But this is the rant that I wanted to avoid. Because Christ said it better and there’s no point in my saying it. This is why I said that we’d have a guest blogger today.  Today’s guest is an old friend.  He has talked with Christ himself.  He has eaten with Him and prayed both with and to Him.  He is a published author in THE best selling book of all time.  He’s not named after a book in the Bible.  The book carries his name.  The highlighted parts in the story below tell the story that I started to tell here but you should read it all.  It’s just that Mathew tells it better than I.  Have a read:

Mathew 24:

1 And Jesus went out, and departed from the temple: and his disciples came to him for to shew him the buildings of the temple.

2 And Jesus said unto them, See ye not all these things? verily I say unto you, There shall not be left here one stone upon another, that shall not be thrown down.

3And as he sat upon the mount of Olives, the disciples came unto him privately, saying, Tell us, when shall these things be? and what shall be the sign of thy coming, and of the end of the world?

4 And Jesus answered and said unto them, Take heed that no man deceive you. 5 For many shall come in my name, saying, I am Christ; and shall deceive many. 6 And ye shall hear of wars and rumours of wars: see that ye be not troubled: for all these things must come to pass, but the end is not yet. 7 For nation shall rise against nation, and kingdom against kingdom: and there shall be famines, and pestilences, and earthquakes, in divers places. 8 All these are the beginning of sorrows.

9 Then shall they deliver you up to be afflicted, and shall kill you: and ye shall be hated of all nations for my name’s sake. 10 And then shall many be offended, and shall betray one another, and shall hate one another. 11 And many false prophets shall rise, and shall deceive many. 12 And because iniquity shall abound, the love of many shall wax cold. 13 But he that shall endure unto the end, the same shall be saved. 14 And this gospel of the kingdom shall be preached in all the world for a witness unto all nations; and then shall the end come.
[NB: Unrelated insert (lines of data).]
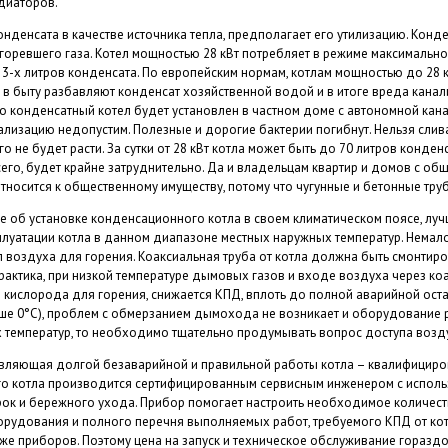
диаторов.
нденсата в качестве источника тепла, предполагает его утилизацию. Конде
, сгоревшего газа. Котел мощностью 28 кВт потребляет в режиме максимальной
3-х литров конденсата. По европейским нормам, котлам мощностью до 28 кВт
 в быту разбавляют конденсат хозяйственной водой и в итоге вреда канали
о конденсатный котел будет установлен в частном доме с автономной канали
ализацию недопустим. Полезные и дорогие бактерии погибнут. Нельзя слив
го не будет расти. За сутки от 28 кВт котла может быть до 70 литров конд
всего, будет крайне затруднительно. Да и владельцам квартир и домов с о
тносится к общественному имуществу, потому что чугунные и бетонные труб
 об установке конденсационного котла в своем климатическом поясе, луч
луатации котла в данном диапазоне местных наружных температур. Немал
п воздуха для горения. Коаксиальная труба от котла должна быть смонтиров
рактика, при низкой температуре дымовых газов и входе воздуха через коа
 кислорода для горения, снижается КПД, вплоть до полной аварийной ост
ше 0°С), проблем с обмерзанием дымохода не возникает и оборудование р
 температур, то необходимо тщательно продумывать вопрос доступа возду
вляющая долгой безаварийной и правильной работы котла – квалифициров
о котла производится сертифицированным сервисным инженером с использ
к и бережного ухода. Прибор помогает настроить необходимое количеств
рудования и полного перечня выполняемых работ, требуемого КПД от кот
же приборов. Поэтому цена на запуск и техническое обслуживание горазд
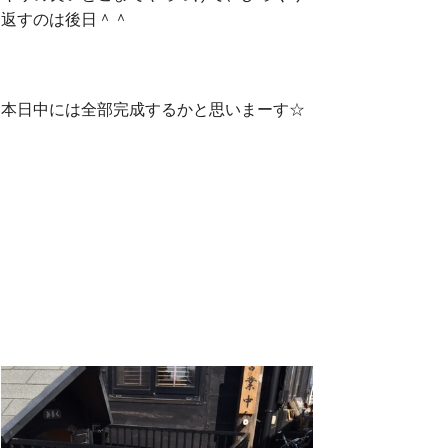
返すのは後日＾＾
本日中には全部完成するかと思いまーす☆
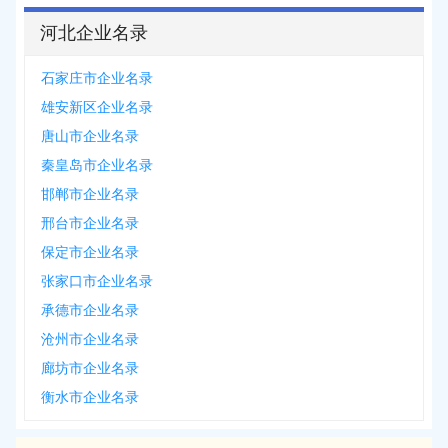
河北企业名录
石家庄市企业名录
雄安新区企业名录
唐山市企业名录
秦皇岛市企业名录
邯郸市企业名录
邢台市企业名录
保定市企业名录
张家口市企业名录
承德市企业名录
沧州市企业名录
廊坊市企业名录
衡水市企业名录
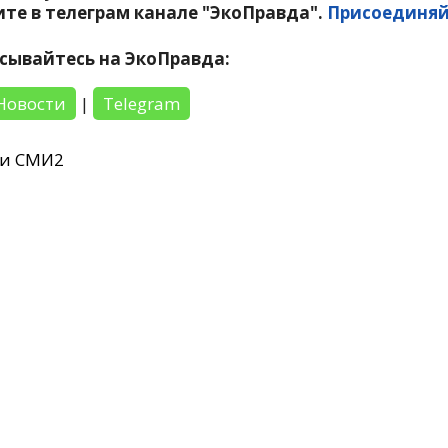
те в телеграм канале "ЭкоПравда".
Присоединяй
сывайтесь на ЭкоПравда:
Новости
|
Telegram
ти СМИ2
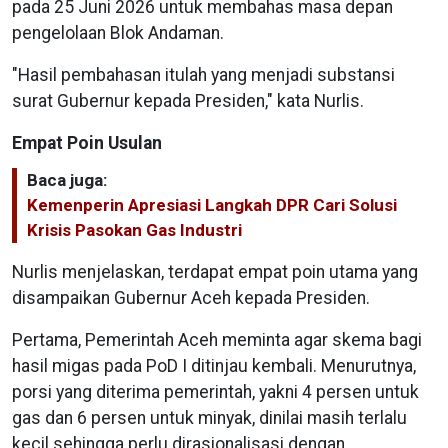
pada 25 Juni 2026 untuk membahas masa depan
pengelolaan Blok Andaman.
"Hasil pembahasan itulah yang menjadi substansi
surat Gubernur kepada Presiden," kata Nurlis.
Empat Poin Usulan
Baca juga:
Kemenperin Apresiasi Langkah DPR Cari Solusi
Krisis Pasokan Gas Industri
Nurlis menjelaskan, terdapat empat poin utama yang
disampaikan Gubernur Aceh kepada Presiden.
Pertama, Pemerintah Aceh meminta agar skema bagi
hasil migas pada PoD I ditinjau kembali. Menurutnya,
porsi yang diterima pemerintah, yakni 4 persen untuk
gas dan 6 persen untuk minyak, dinilai masih terlalu
kecil sehingga perlu dirasionalisasi dengan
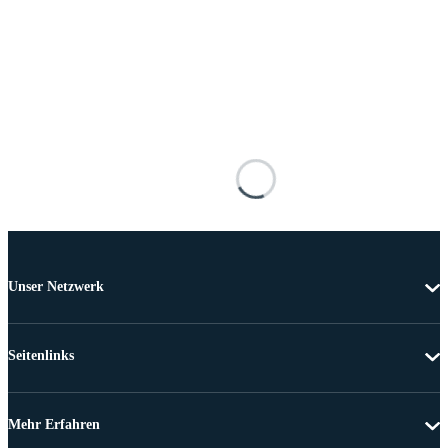
Unser Netzwerk
Seitenlinks
Mehr Erfahren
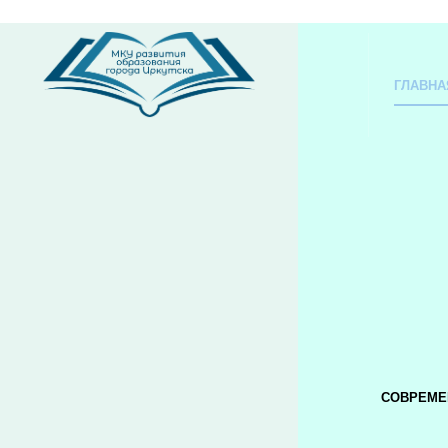
ГЛАВНА
СОВРЕМЕ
15 When ye therefore shall see the abomination of desolation, spoken of by Daniel the prophet, stand in the holy place, (whoso readeth, let him understand:) 16 Then let them which be in Judaea flee into the mountains: 17 Let him which is on the housetop not come down to take any thing out of his house: 18 Neither let him which is in the field return back to take his clothes. 19 And woe unto them that are with child, and to them that give suck in those days! 2 0But pray ye that your flight be not in the winter, neither on the sabbath day: 21 For then shall be great tribulation, such as was not since the beginning of the world to this time, no, nor ever shall be. 22 And except those days should be shortened, there should no flesh be saved: but for the elect’s sake those days shall be shortened. 23 Then if any man shall say unto you, Lo, here is Christ, or there; believe it not. 24 For there shall arise false Christs, and false prophets, and shall shew great signs and wonders; insomuch that, if it were possible, they shall deceive the very elect. 25 Behold, I have told you before. 26 Wherefore if they shall say unto you, Behold, he is in the desert; go not forth: behold, he is in the secret chambers; believe it not. 27F or as the lightning cometh out of the east, and shineth even unto the west; so shall also the coming of the Son of man be. 28For wheresoever the carcase is, there will the eagles be gathered together.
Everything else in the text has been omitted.